Firstly, clone the repository by executing the following command. This command also takes care of navigating into the repository and deleting the git folder.

```
git clone [email protected]:micartey/karl-the-voice-assistant.git \
cd karl-the-voice-assistant \
rm -rf .git
```

Afterward, you can simply execute the following command. `Makefile` should be pre-installed on most linux distros. If this is not the case for you, make sure to install Makefile first.

```shell
make install
```

While executing the setup script, a new `.env` file will be created. Make sure to edit the file, as it will store your api tokens which you need to provide.

Afterward, you can simply start the voice assistant by executing the following command:

```shell
make start
```

You can use a tool like [screen](https://linuxize.com/post/how-to-use-linux-screen/) if you want to run the application in the background.

### Adjust noise level

You might want to adjust the noise level depending on your microphone and ambient noise.
To do this, you first have to figure out, what rms you have.
This can be done, by setting the following environment flag and restarting the application:

```shell
export DEBUG_RMS=true
```

This will print the rms which will go up if you talk.
Figure out what values are displayed when being silent and what values are displayed when talking.
After you have figured out the value, you can specify it in the `.env` file (default: 20).

### Roles

You can set a role for your voice assistant.

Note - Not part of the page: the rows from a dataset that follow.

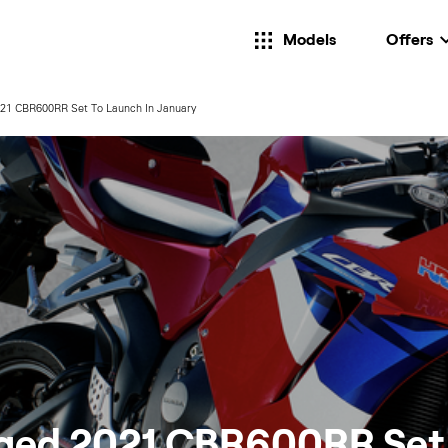
Models
Offers
21 CBR600RR Set To Launch In January
ged 2021 CBR600RR Set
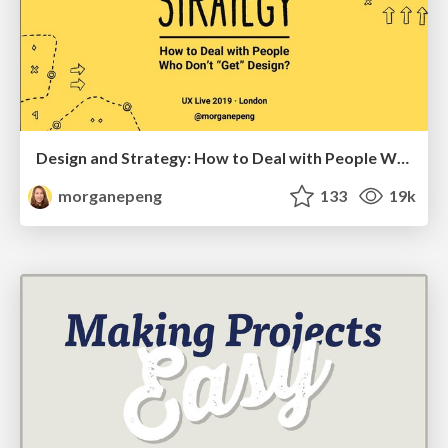
Design and Strategy: How to Deal with People Who Don’t "Get" Design
morganepeng
133
19k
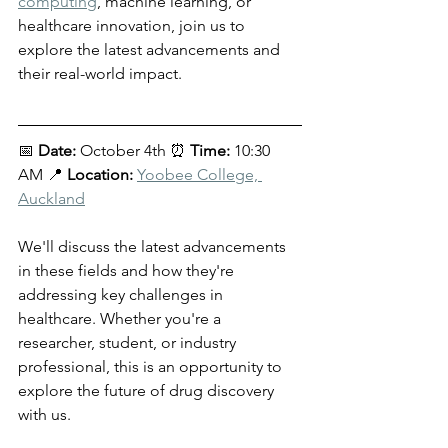
computing
, machine learning, or 
healthcare innovation, join us to 
explore the latest advancements and 
their real-world impact.
📅 
Date:
 October 4th ⏰ 
Time:
 10:30 
AM 📍 
Location:
Yoobee College, 
Auckland
We'll discuss the latest advancements 
in these fields and how they're 
addressing key challenges in 
healthcare. Whether you're a 
researcher, student, or industry 
professional, this is an opportunity to 
explore the future of drug discovery 
with us.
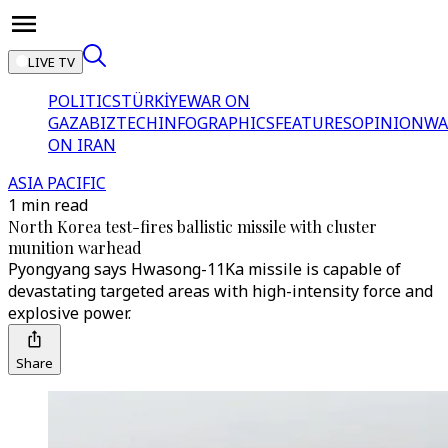
LIVE TV
POLITICS
TÜRKİYE
WAR ON
GAZA
BIZTECH
INFOGRAPHICS
FEATURES
OPINION
WA
ON IRAN
ASIA PACIFIC
1 min read
North Korea test-fires ballistic missile with cluster
munition warhead
Pyongyang says Hwasong-11Ka missile is capable of
devastating targeted areas with high-intensity force and
explosive power.
Share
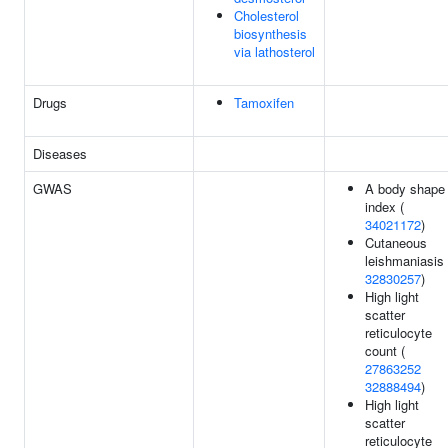
Cholesterol
biosynthesis
via lathosterol
Drugs
Tamoxifen
Diseases
GWAS
A body shape
index (
34021172
)
Cutaneous
leishmaniasis 
32830257
)
High light
scatter
reticulocyte
count (
27863252
32888494
)
High light
scatter
reticulocyte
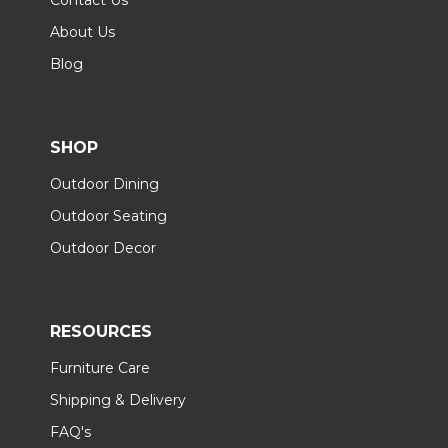
About Us
Blog
SHOP
Outdoor Dining
Outdoor Seating
Outdoor Decor
RESOURCES
Furniture Care
Shipping & Delivery
FAQ's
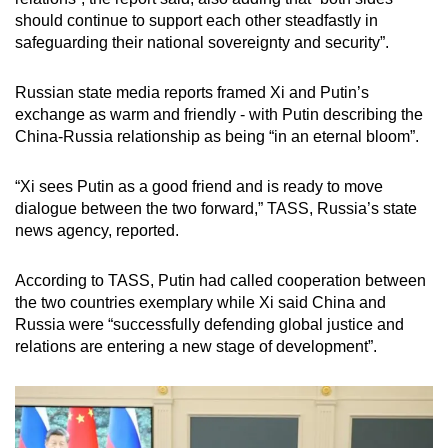
should continue to support each other steadfastly in
safeguarding their national sovereignty and security”.
Russian state media reports framed Xi and Putin’s
exchange as warm and friendly - with Putin describing the
China-Russia relationship as being “in an eternal bloom”.
“Xi sees Putin as a good friend and is ready to move
dialogue between the two forward,” TASS, Russia’s state
news agency, reported.
According to TASS, Putin had called cooperation between
the two countries exemplary while Xi said China and
Russia were “successfully defending global justice and
relations are entering a new stage of development”.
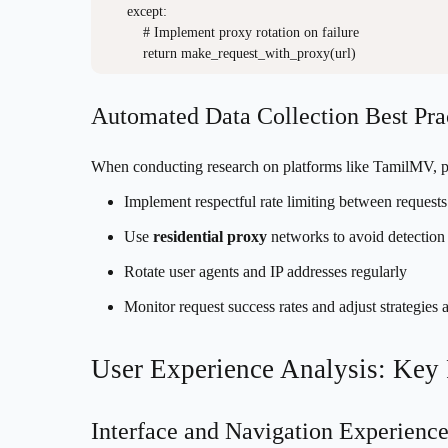
    except:

        # Implement proxy rotation on failure

Automated Data Collection Best Pra
When conducting research on platforms like TamilMV, 
Implement respectful rate limiting between requests
Use
residential proxy
networks to avoid detection
Rotate user agents and IP addresses regularly
Monitor request success rates and adjust strategies 
User Experience Analysis: Key
Interface and Navigation Experienc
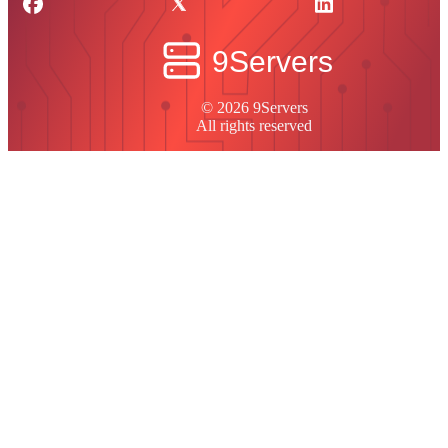
© 2026 9Servers
All rights reserved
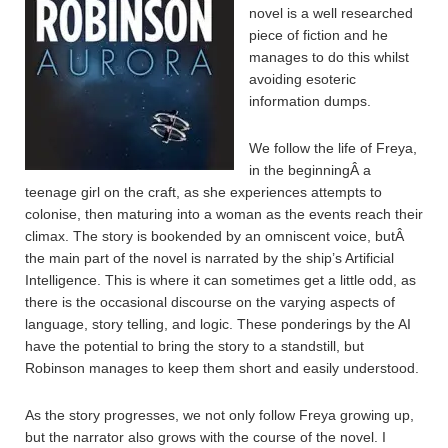
novel is a well researched
piece of fiction and he
manages to do this whilst
avoiding esoteric
information dumps.
We follow the life of Freya,
in the beginningÂ a
teenage girl on the craft, as she experiences attempts to
colonise, then maturing into a woman as the events reach their
climax. The story is bookended by an omniscent voice, butÂ
the main part of the novel is narrated by the ship’s Artificial
Intelligence. This is where it can sometimes get a little odd, as
there is the occasional discourse on the varying aspects of
language, story telling, and logic. These ponderings by the AI
have the potential to bring the story to a standstill, but
Robinson manages to keep them short and easily understood.
As the story progresses, we not only follow Freya growing up,
but the narrator also grows with the course of the novel. I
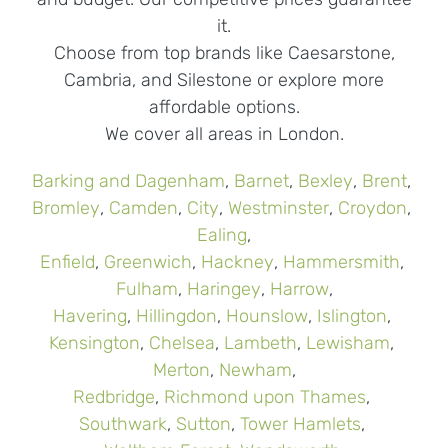
it.
Choose from top brands like Caesarstone,
Cambria, and Silestone or explore more
affordable options.
We cover all areas in London.
Barking and Dagenham
,
Barnet
,
Bexley
,
Brent
,
Bromley
,
Camden
,
City
,
Westminster
,
Croydon
,
Ealing
,
Enfield
,
Greenwich
,
Hackney
,
Hammersmith
,
Fulham
,
Haringey
,
Harrow
,
Havering
,
Hillingdon
,
Hounslow
,
Islington
,
Kensington
,
Chelsea
,
Lambeth
,
Lewisham
,
Merton
,
Newham
,
Redbridge
,
Richmond upon Thames
,
Southwark
,
Sutton
,
Tower Hamlets
,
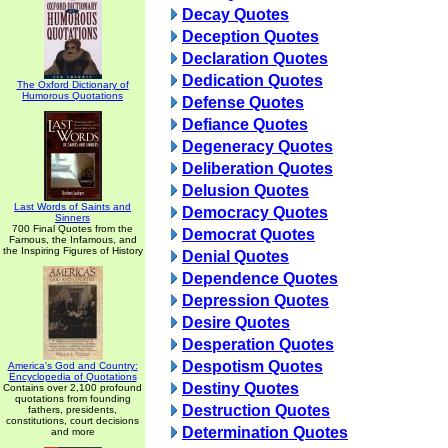
Decay Quotes
Deception Quotes
Declaration Quotes
Dedication Quotes
The Oxford Dictionary of
Humorous Quotations
Defense Quotes
Defiance Quotes
Degeneracy Quotes
Deliberation Quotes
Delusion Quotes
Last Words of Saints and
Democracy Quotes
Sinners
700 Final Quotes from the
Democrat Quotes
Famous, the Infamous, and
the Inspiring Figures of History
Denial Quotes
Dependence Quotes
Depression Quotes
Desire Quotes
Desperation Quotes
Despotism Quotes
America's God and Country:
Encyclopedia of Quotations
Destiny Quotes
Contains over 2,100 profound
quotations from founding
Destruction Quotes
fathers, presidents,
constitutions, court decisions
Determination Quotes
and more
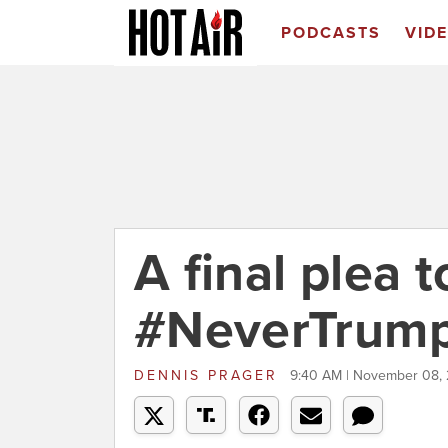
PODCASTS
VID
A final plea t
#NeverTrump
DENNIS PRAGER
9:40 AM | November 08,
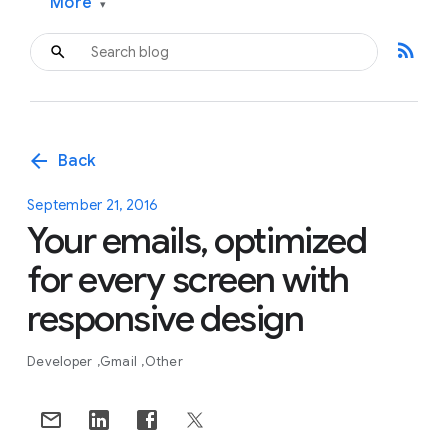
More
▾
rss_feed
arrow_back
Back
September 21, 2016
Your emails, optimized
for every screen with
responsive design
Developer
Gmail
Other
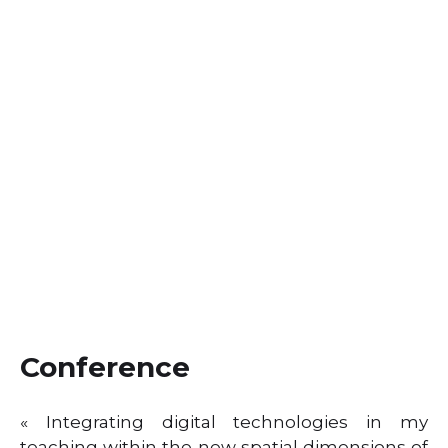
Conference
« Integrating digital technologies in my
teaching within the new spatial dimensions of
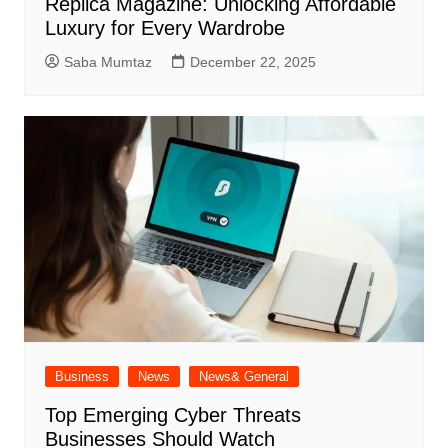
Replica Magazine: Unlocking Affordable
Luxury for Every Wardrobe
Saba Mumtaz
December 22, 2025
Business
News
News& General
Top Emerging Cyber Threats
Businesses Should Watch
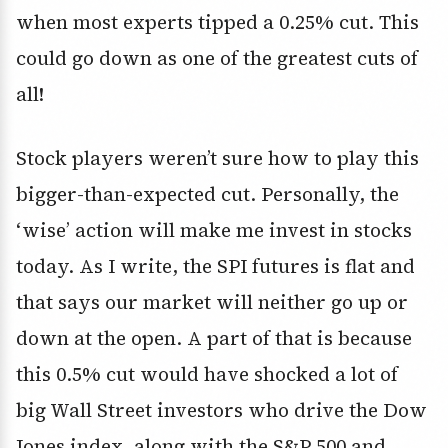
when most experts tipped a 0.25% cut. This
could go down as one of the greatest cuts of
all!
Stock players weren’t sure how to play this
bigger-than-expected cut. Personally, the
‘wise’ action will make me invest in stocks
today. As I write, the SPI futures is flat and
that says our market will neither go up or
down at the open. A part of that is because
this 0.5% cut would have shocked a lot of
big Wall Street investors who drive the Dow
Jones index, along with the S&P 500 and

Roles are stored in [assets/prompts](https://github.com/micartey/karl-the-voice-assistant/tree/master/assets/prompts) and can easily be created and implemented.
To create a new role, simply create a new json file with the desired name.

```yaml
{
"role": "Your name is Sarah and you are a helpful assistant that keeps its answers short but informative",
"voice": "nova" # Checkout https://platform.openai.com/docs/guides/text-to-speech for other voices
}
```

To select a role, simply edit `.env` and set the `ROLE` variable to the filename of the json file.
The python app will automatically look for a json with the same filename in the `prompts` directory.

### Register as a Service

If you are on linux, you can register karl as a service.
This will allow it to automatically start with your device booting up and easier control.
You can also be more specific about logging.

```shell
sudo make service
```

### Wake Word

[Picovoice](https://picovoice.ai/) is a fast and mostly accurate wake word detection and "training" custom models is fast and works without any hardships.
However, custom models run on only the hardware that you selected, which might not be desirable when testing it on e.g. Windows.
I am fairly certain that this is intentionally as the "training" doesn't even take a second to do and no data at all.